A discussão sobre o doping genético teve

início em junho de 2001, em um encontro da Gene

Therapy Working Group promovido pelo COI.

Nesse encontro, cujo tema foi “Terapia Gênica e

seu futuro impacto no esporte”, o comitê declarou

que a terapia gênica, além da sua importância no

tratamento e prevenção de doenças, tem um

grande potencial para mau uso nos esportes, e que

formas de detecção do doping genético devem ser

desenvolvidas e aplicadas. Em 2004, a editora

chefe da revista Molecular Therapy publicou em

editorial que, se nas olimpíadas de Atenas (2004)

histórias de doping genético possam ter sido

apenas ficção científica, em Pequim (2008)

possivelmente não mais serão.

No início de 2003 o doping genético entrou

na lista de métodos proibidos do COI, e em 2004 a

WADA definiu doping genético como o uso não

terapêutico de células, genes, elementos genéticos

ou a modulação da expressão gênica, que tenham

a capacidade de melhorar o desempenho

esportivo.

Até o presente momento não há registro de

nenhum caso de atleta que tenha feito uso desse

tipo de manipulação.
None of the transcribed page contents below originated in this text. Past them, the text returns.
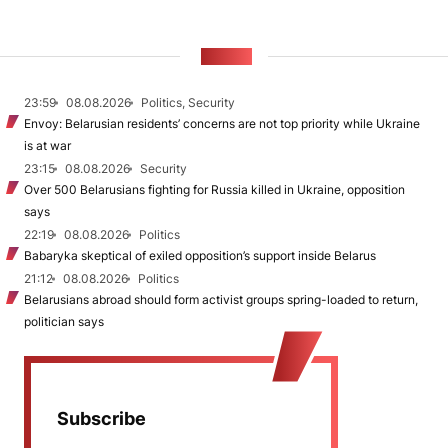
NEWS
23:59
08.08.2026
Politics, Security
Envoy: Belarusian residents’ concerns are not top priority while Ukraine
is at war
23:15
08.08.2026
Security
Over 500 Belarusians fighting for Russia killed in Ukraine, opposition
says
22:19
08.08.2026
Politics
Babaryka skeptical of exiled opposition’s support inside Belarus
21:12
08.08.2026
Politics
Belarusians abroad should form activist groups spring-loaded to return,
politician says
Subscribe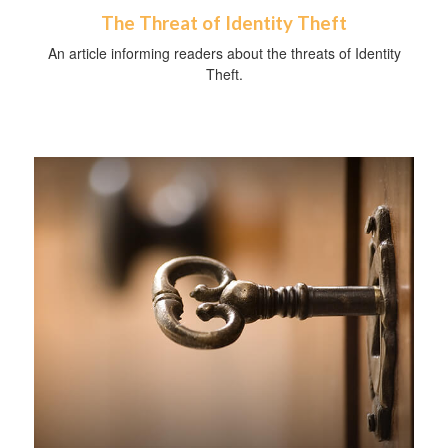
The Threat of Identity Theft
An article informing readers about the threats of Identity
Theft.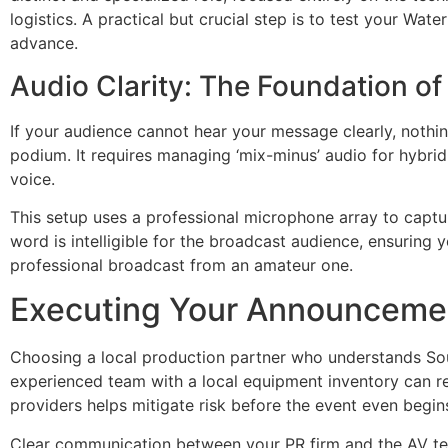
logistics. A practical but crucial step is to test your Wat
advance.
Audio Clarity: The Foundation 
If your audience cannot hear your message clearly, nothin
podium. It requires managing ‘mix-minus’ audio for hybri
voice.
This setup uses a professional microphone array to captur
word is intelligible for the broadcast audience, ensuring 
professional broadcast from an amateur one.
Executing Your Announcemen
Choosing a local production partner who understands Sout
experienced team with a local equipment inventory can red
providers helps mitigate risk before the event even begin
Clear communication between your PR firm and the AV team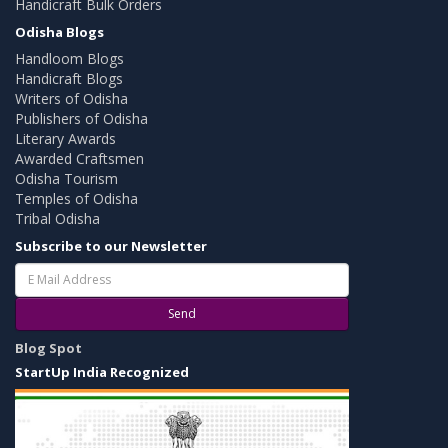
Handicraft Bulk Orders
Odisha Blogs
Handloom Blogs
Handicraft Blogs
Writers of Odisha
Publishers of Odisha
Literary Awards
Awarded Craftsmen
Odisha Tourism
Temples of Odisha
Tribal Odisha
Subscribe to our Newsletter
Send
Blog Spot
StartUp India Recognized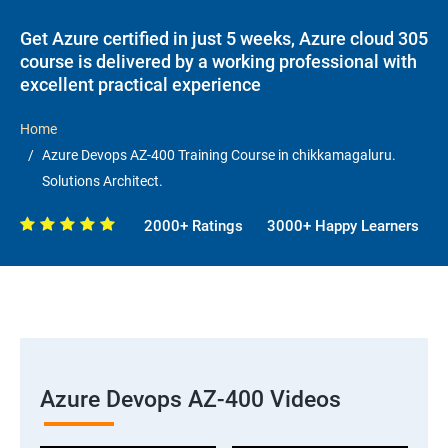
Get Azure certified in just 5 weeks, Azure cloud 305
course is delivered by a working professional with
excellent practical experience
Home
Azure Devops AZ-400 Training Course in chikkamagaluru.
Solutions Architect.
2000+ Ratings
3000+ Happy Learners
Azure Devops AZ-400 Videos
De fato, a terapia gênica é

uma modalidade terapêutica médica ainda

extremamente imatura, incipiente e basicamente

experimental. Isso pode ter sido um importante

motivo para que nenhum atleta fizesse uso do

doping genético até então. Por outro lado,

considerando que ainda não existem meios de

controle e detecção do doping genético, e que,

teoricamente, já é possível empregar essa

tecnologia em seres humanos e outros animais,

ninguém pode afirmar com segurança que nenhum

atleta tenha já o tenha experimentado.

Terapia gênica

A terapia gênica é uma nova modalidade

terapêutica da medicina. Trata-se de um conjunto

de técnicas ainda incipiente e em fase apenas

inicial de experimentação, mas que nos permite

vislumbrar a possibilidade de cura para doenças

consideradas incuráveis, como as de origem

predominantemente genética e/ou hereditária

(como exemplo podem ser citadas: distrofias

musculares, fibrose cística, fenilcetonúria,

cânceres, disfunção endotelial, entre outras).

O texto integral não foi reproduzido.